BEGIN

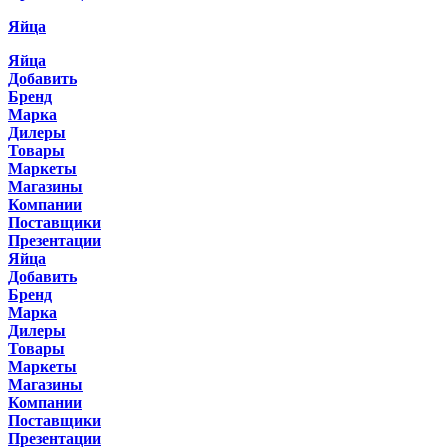
Яйца
Яйца
Добавить
Бренд
Марка
Дилеры
Товары
Маркеты
Магазины
Компании
Поставщики
Презентации
Яйца
Добавить
Бренд
Марка
Дилеры
Товары
Маркеты
Магазины
Компании
Поставщики
Презентации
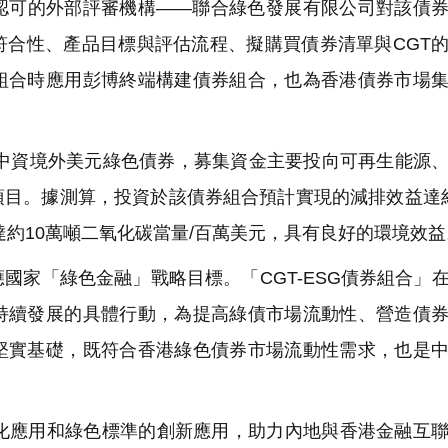
認可的外部評審機構——聯合綠色發展有限公司對該債
符合性、產品目標與評估流程、擬購買債券清單與CGT
組合時應用彭博終端構建債券組合，也為香港債券市場
支中資境外美元綠色債券，募集資金主要投向可再生能源
目。據測算，投資於該債券組合預計實現的減排效益達約4
達約10萬噸二氧化碳當量/百萬美元，具有良好的環境效益
家「綠色金融」戰略目標。「CGT-ESG債券組合」
持續發展的具體行動，為提高綠債市場流動性、營造債
堅實基礎，既符合香港綠色債券市場流動性需求，也是
化應用和綠色標準的創新應用，助力內地與香港金融互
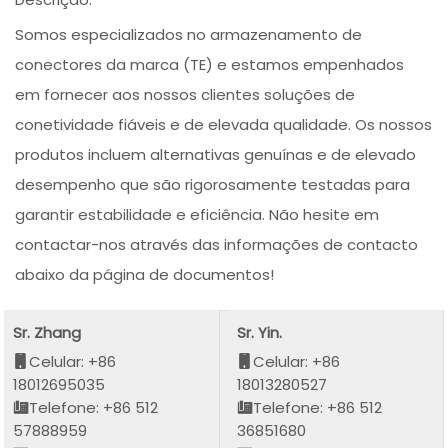
Somos especializados no armazenamento de
conectores da marca (TE) e estamos empenhados
em fornecer aos nossos clientes soluções de
conetividade fiáveis e de elevada qualidade. Os nossos
produtos incluem alternativas genuínas e de elevado
desempenho que são rigorosamente testadas para
garantir estabilidade e eficiência. Não hesite em
contactar-nos através das informações de contacto
abaixo da página de documentos!
Sr. Zhang
Sr. Yin.
Celular: +86
Celular: +86
18012695035
18013280527
Telefone: +86 512
Telefone: +86 512
57888959
36851680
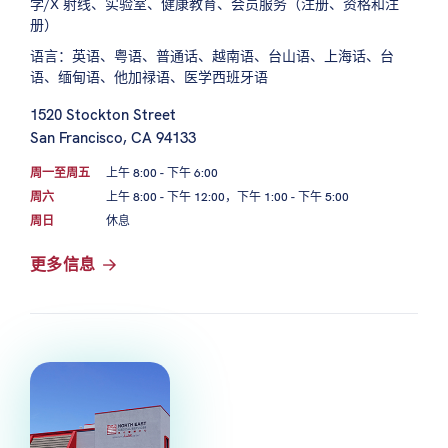
学/X 射线、实验室、健康教育、会员服务（注册、资格和注
册）
语言：英语、粤语、普通话、越南语、台山语、上海话、台
语、缅甸语、他加禄语、医学西班牙语
1520 Stockton Street
San Francisco, CA 94133
周一至周五
上午 8:00 - 下午 6:00
周六
上午 8:00 - 下午 12:00，下午 1:00 - 下午 5:00
周日
休息
更多信息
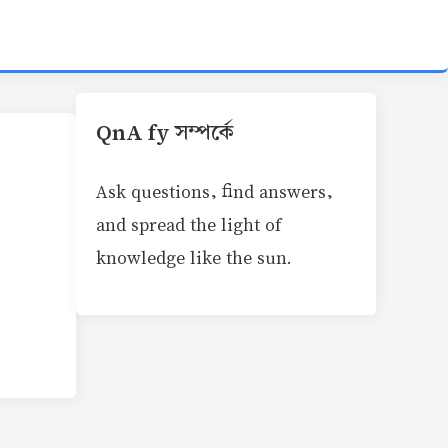
QnA fy সম্পর্কে
Ask questions, find answers,
and spread the light of
knowledge like the sun.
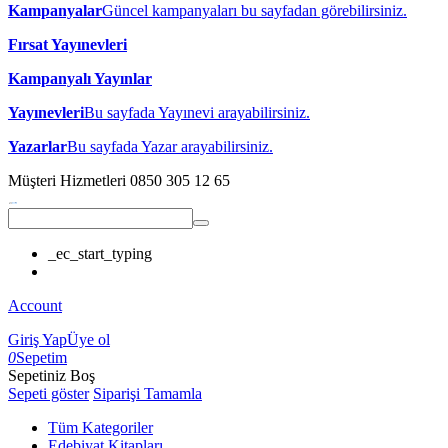
Kampanyalar
Güncel kampanyaları bu sayfadan görebilirsiniz.
Fırsat Yayınevleri
Kampanyalı Yayınlar
Yayınevleri
Bu sayfada Yayınevi arayabilirsiniz.
Yazarlar
Bu sayfada Yazar arayabilirsiniz.
Müşteri Hizmetleri
0850 305 12 65
_ec_start_typing
Account
Giriş Yap
Üye ol
0
Sepetim
Sepetiniz Boş
Sepeti göster
Siparişi Tamamla
Tüm Kategoriler
Edebiyat Kitapları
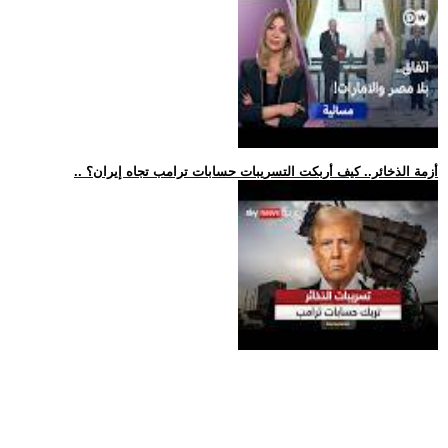
.. أزمة الذخائر.. كيف أربكت التسريبات حسابات ترامب تجاه إيران؟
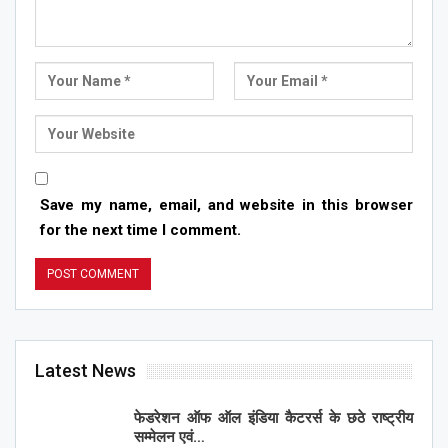
Save my name, email, and website in this browser
for the next time I comment.
Latest News
फेडरेशन ऑफ ऑल इंडिया कैटरर्स के छठे राष्ट्रीय
सम्मेलन एवं…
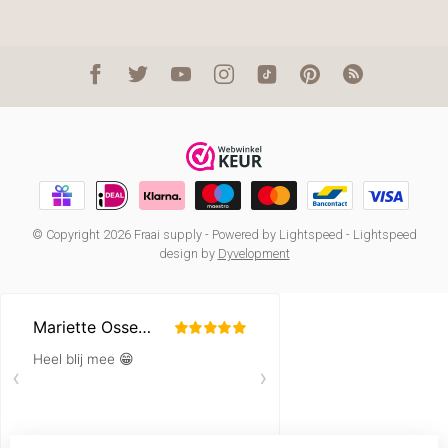
© Copyright 2026 Fraai supply
- Powered by
Lightspeed
-
Lightspeed
design
by
Dyvelopment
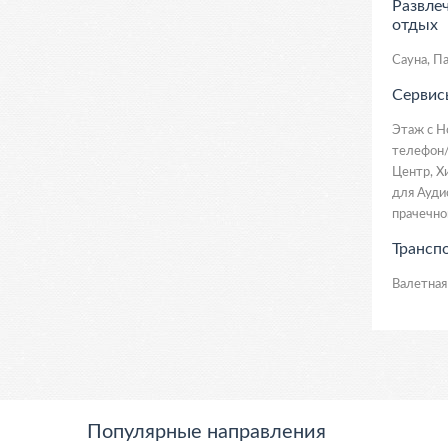
Развле
отдых
Сауна, П
Сервис
Этаж с Н
телефон/
Центр, Х
для Ауди
прачечно
Трансп
Валетная
Популярные направления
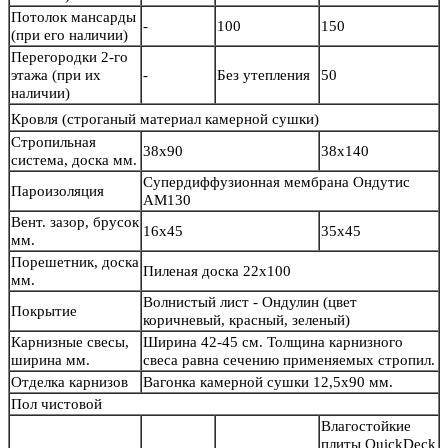
Потолок мансарды
-
100
150
(при его наличии)
Перегородки 2-го
этажа (при их
-
Без утепления
50
наличии)
Кровля
(строганый материал камерной сушки)
Стропильная
38х90
38х140
система, доска мм.
Супердиффузионная мембрана Ондутис
Пароизоляция
АМ130
Вент. зазор, брусок
16х45
35х45
мм.
Порешетник, доска
Пиленая доска 22х100
мм.
Волнистый лист - Ондулин (цвет
Покрытие
коричневый, красный, зеленый)
Карнизные свесы,
Ширина 42-45 см. Толщина карнизного
ширина мм.
свеса равна сечению применяемых стропил.
Отделка карнизов
Вагонка камерной сушки 12,5х90 мм.
Пол чистовой
Влагостойкие
плиты QuickDeck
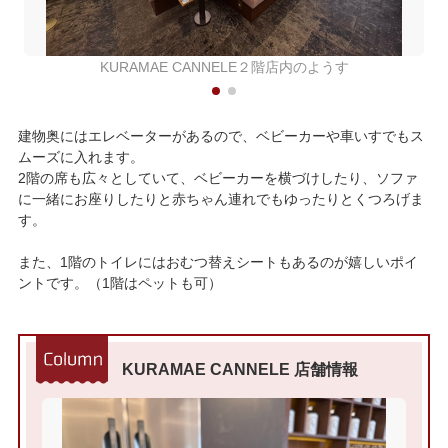
KURAMAE CANNELE２階店内のようす
建物奥にはエレベーターがあるので、ベビーカーや車いすでもス
ムーズに入れます。
2階の席も広々としていて、ベビーカーを横づけしたり、ソファ
に一緒にお座りしたりと赤ちゃん連れでもゆったりとくつろげま
す。
また、1階のトイレにはおむつ替えシートもあるのが嬉しいポイ
ントです。（1階はペットも可）
KURAMAE CANNELE 店舗情報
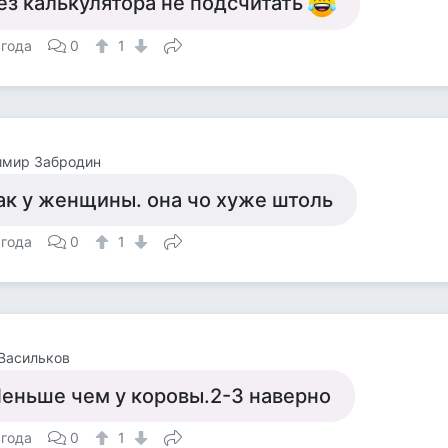
ез калькулятора не подсчитать
 года
0
1
имир Забродин
ак у женщины. она чо хуже штоль
 года
0
1
Васильков
еньше чем у коровы.2-3 наверно
 года
0
1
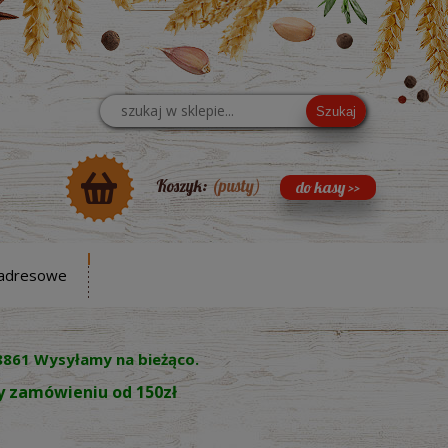
Szukaj
Koszyk:
(pusty)
adresowe
8861 Wysyłamy na bieżąco.
zy zamówieniu od 150zł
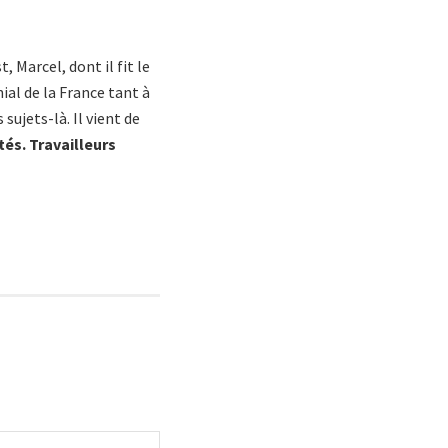
Marcel, dont il fit le
ial de la France tant à
sujets-là. Il vient de
és. Travailleurs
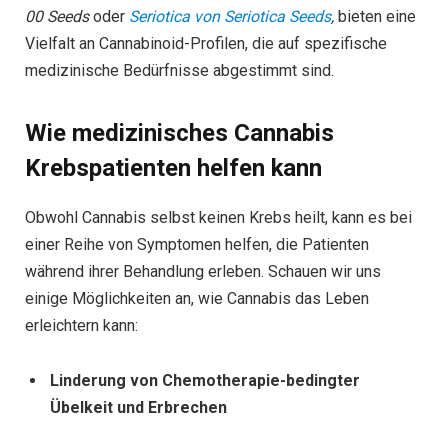
00 Seeds
oder
Seriotica von Seriotica Seeds
,
bieten eine
Vielfalt an Cannabinoid-Profilen, die auf spezifische
medizinische Bedürfnisse abgestimmt sind.
Wie medizinisches Cannabis
Krebspatienten helfen kann
Obwohl Cannabis selbst keinen Krebs heilt, kann es bei
einer Reihe von Symptomen helfen, die Patienten
während ihrer Behandlung erleben. Schauen wir uns
einige Möglichkeiten an, wie Cannabis das Leben
erleichtern kann:
Linderung von Chemotherapie-bedingter
Übelkeit und Erbrechen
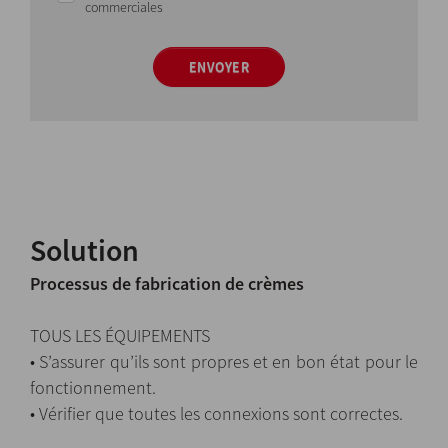
commerciales
ENVOYER
Solution
Processus de fabrication de crèmes
TOUS LES ÉQUIPEMENTS
• S’assurer qu’ils sont propres et en bon état pour le
fonctionnement.
• Vérifier que toutes les connexions sont correctes.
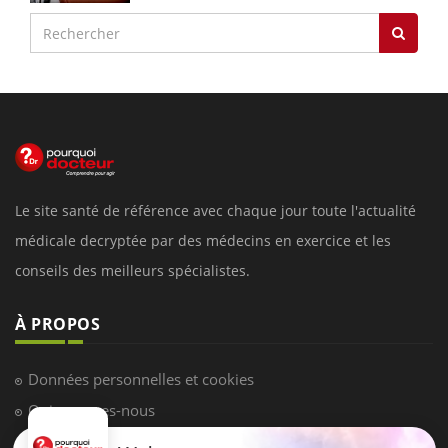
Le site santé de référence avec chaque jour toute l'actualité
médicale decryptée par des médecins en exercice et les
conseils des meilleurs spécialistes.
À PROPOS
Données personnelles et cookies
Qui sommes-nous
Conditions d'utilisation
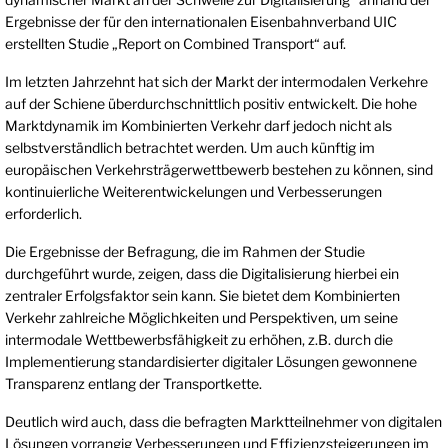
Ergebnisse der für den internationalen Eisenbahnverband UIC
erstellten Studie „Report on Combined Transport“ auf.
Im letzten Jahrzehnt hat sich der Markt der intermodalen Verkehre
auf der Schiene überdurchschnittlich positiv entwickelt. Die hohe
Marktdynamik im Kombinierten Verkehr darf jedoch nicht als
selbstverständlich betrachtet werden. Um auch künftig im
europäischen Verkehrsträgerwettbewerb bestehen zu können, sind
kontinuierliche Weiterentwickelungen und Verbesserungen
erforderlich.
Die Ergebnisse der Befragung, die im Rahmen der Studie
durchgeführt wurde, zeigen, dass die Digitalisierung hierbei ein
zentraler Erfolgsfaktor sein kann. Sie bietet dem Kombinierten
Verkehr zahlreiche Möglichkeiten und Perspektiven, um seine
intermodale Wettbewerbsfähigkeit zu erhöhen, z.B. durch die
Implementierung standardisierter digitaler Lösungen gewonnene
Transparenz entlang der Transportkette.
Deutlich wird auch, dass die befragten Marktteilnehmer von digitalen
Lösungen vorrangig Verbesserungen und Effizienzsteigerungen im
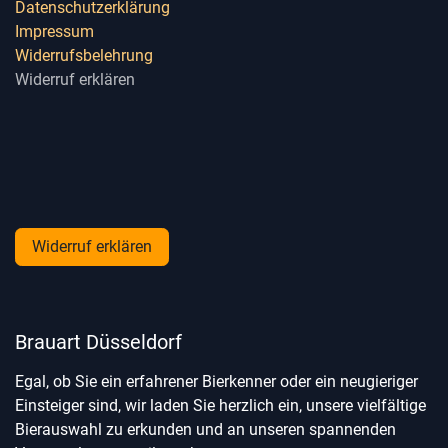
Datenschutzerklärung
Impressum
Widerrufsbelehrung
Widerruf erklären
Widerruf erklären
Brauart Düsseldorf
Egal, ob Sie ein erfahrener Bierkenner oder ein neugieriger
Einsteiger sind, wir laden Sie herzlich ein, unsere vielfältige
Bierauswahl zu erkunden und an unseren spannenden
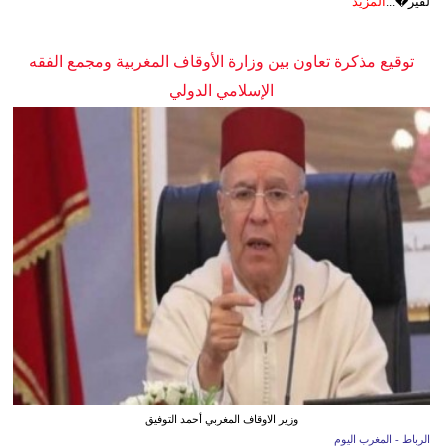
لفير�...
المزيد
توقيع مذكرة تعاون بين وزارة الأوقاف المغربية ومجمع الفقه
الإسلامي الدولي
وزير الاوقاف المغربي أحمد التوفيق
الرباط - المغرب اليوم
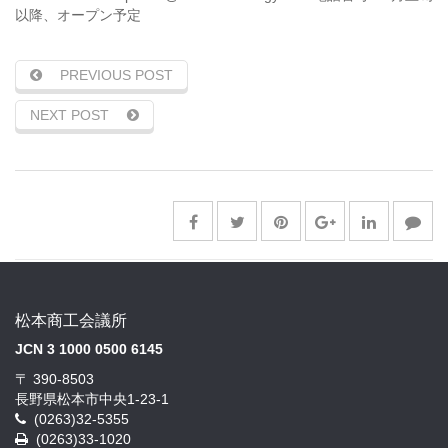
以降、オープン予定
PREVIOUS POST
NEXT POST
松本商工会議所
JCN 3 1000 0500 6145
〒 390-8503
長野県松本市中央1-23-1
(0263)32-5355
(0263)33-1020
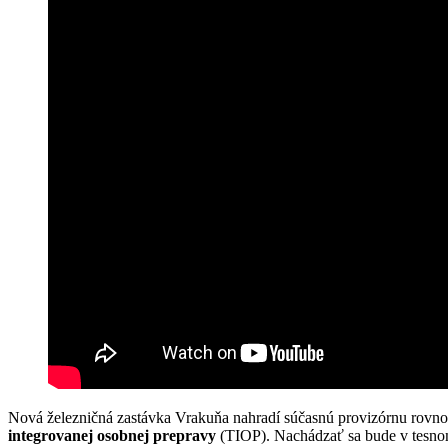
Nová železničná zastávka Vrakuňa nahradí súčasnú provizórnu rovnom
integrovanej osobnej prepravy
(TIOP). Nachádzať sa bude v tesnom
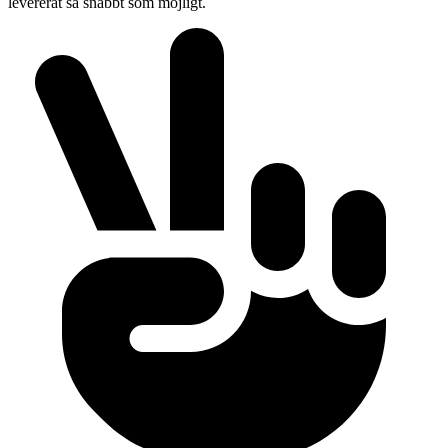
levererat så snabbt som möjligt.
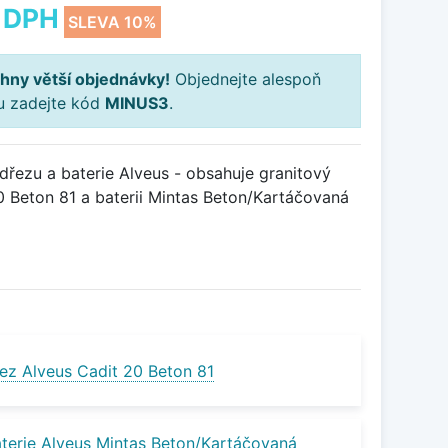
 DPH
SLEVA 10%
hny větší objednávky!
Objednejte alespoň
ku zadejte kód
MINUS3
.
řezu a baterie Alveus - obsahuje granitový
 Beton 81 a baterii Mintas Beton/Kartáčovaná
ez Alveus Cadit 20 Beton 81
terie Alveus Mintas Beton/Kartáčovaná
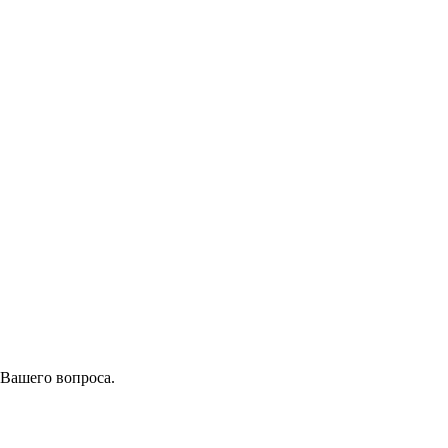
 Вашего вопроса.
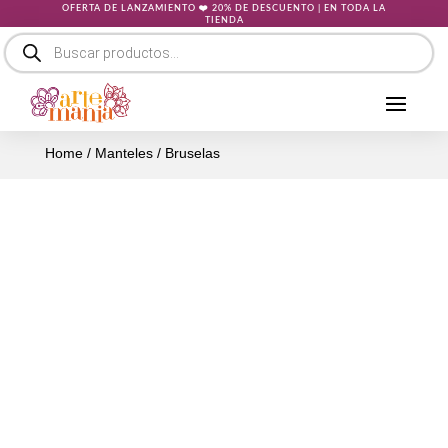
OFERTA DE LANZAMIENTO ❤️ 20% DE DESCUENTO | EN TODA LA
TIENDA
Búsqueda
de
productos
Home
/
Manteles
/ Bruselas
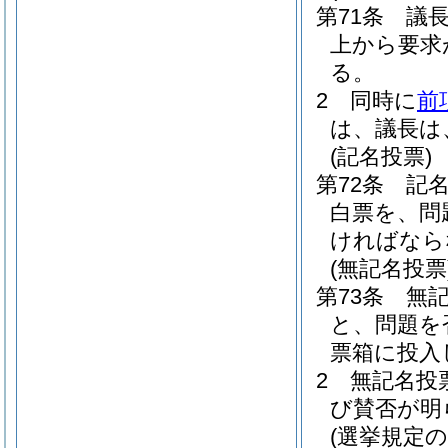
第71条
議
上から要求
る。
2
同時に
前
は、議長は
(記名投票)
第72条
記
白票を、問
ければなら
(無記名投票
第73条
無
と、問題を
票箱に投入
2
無記名投
び賛否が明
(選挙規定の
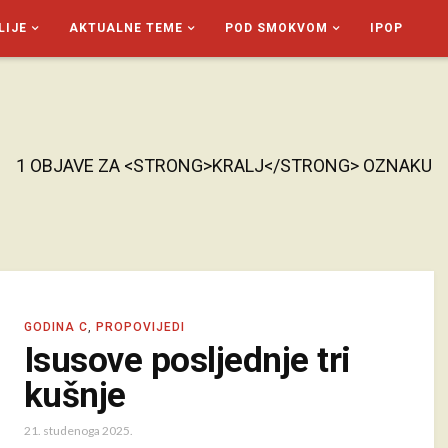
LIJE
AKTUALNE TEME
POD SMOKVOM
IPOP
1 OBJAVE ZA <STRONG>KRALJ</STRONG> OZNAKU
GODINA C
,
PROPOVIJEDI
Isusove posljednje tri
kušnje
21. studenoga 2025.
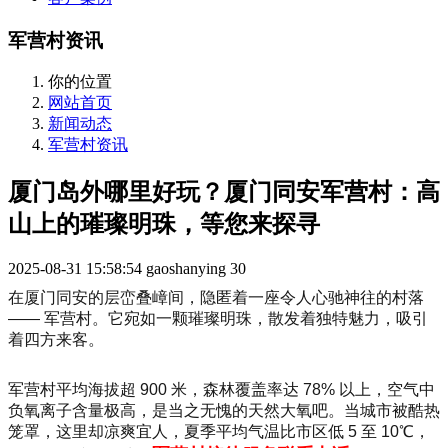
军营村资讯
你的位置
网站首页
新闻动态
军营村资讯
厦门岛外哪里好玩？厦门同安军营村：高
山上的璀璨明珠，等您来探寻
2025-08-31 15:58:54
gaoshanying
30
在厦门同安的层峦叠嶂间，隐匿着一座令人心驰神往的村落
—— 军营村。它宛如一颗璀璨明珠，散发着独特魅力，吸引
着四方来客。
军营村平均海拔超 900 米，森林覆盖率达 78% 以上，空气中
负氧离子含量极高，是当之无愧的天然大氧吧。当城市被酷热
笼罩，这里却凉爽宜人，夏季平均气温比市区低 5 至 10℃，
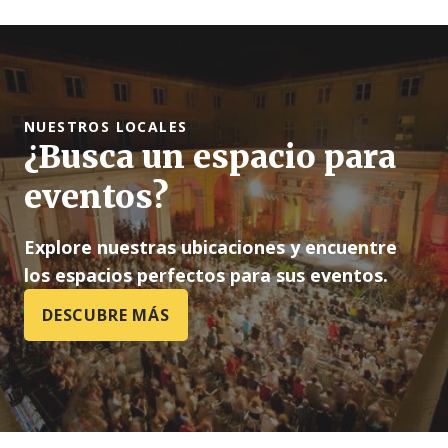
NUESTROS LOCALES
¿Busca un espacio para
eventos?
Explore nuestras ubicaciones y encuentre
los espacios perfectos para sus eventos.
DESCUBRE MÁS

END

If a line in the records contains the string "камерной", copy it out.

(строганый материал камерной сушки)
Вагонка камерной сушки 12,5х90 мм.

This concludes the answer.